Thursday, 8 August 2013

Cap-Weight vs Fundamental Portfolio after 3 Years (July 2013) - Tight Race Continues

Three years after launching in June 2010 a realistic portfolio simulation (which includes trading commissions, actual prices, distributions, foreign exchange fees for converting CAD vs USD) of traditional cap-weighted ETFs pitted against fundamental factor-weighted ETFs, the race continues to be very close.

Neck and neck contest - tiny differences in total portfolio value
2010 Year-end - dead heat: 0.1% difference
2011 August - cap-weight slight lead by 0.6%
2012 March - dead heat, 0.07% difference
2013 August 7 - fundamental slight lead by 0.6%

There isn't a huge divergence in any asset class either, the largest gap being the 10% ($500) advantage of PDN over EFV in the small- to mid-cap developed markets holding.

First ever portfolio rebalancing
For the first time in three years, some of the asset classes finally exceeded the policy limit set at portfolio creation that rebalancing should occur when any asset class strays more than a quarter from its allocation. The strong performance of the US equity market and the weakness of emerging markets and bond market caused a big enough imbalance to exceed the threshold in both portfolios. It was a good time in any case to invest the accumulating cash balances.

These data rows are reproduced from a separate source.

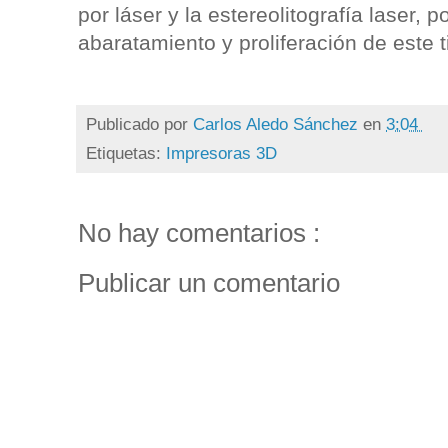
por láser y la estereolitografía laser, 
abaratamiento y proliferación de este 
Publicado por
Carlos Aledo Sánchez
en
3:04
Etiquetas:
Impresoras 3D
No hay comentarios :
Publicar un comentario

Perhaps counter-intuitively to some, the portfolio rebalance policy is obliging sale of recent winners US equities (PRF & PRFZ and VV & VBR) and purchase of losers bonds (XBB and ZRR), emerging markets (PDN and EFV) and commodities (UCI).

Solid performance by both - up about 26% in total over the three years, or 8% per year compounded. That may be the biggest lesson of this exercise - a diversified portfolio works well.

The current market value of holdings in the two portfolios is shown in the spreadsheet at the bottom of this blog page. Between updates like this one, which I do every six months or so, the monthly distributions are not reflected in the portfolio cash holdings so the total portfolio value may be slightly under-stated for both. The spreadsheet is still a pretty good reflection of the current status of the contest since the distributions of the two portfolios are quite similar i.e. the current market price of the ETFs creates most of the difference.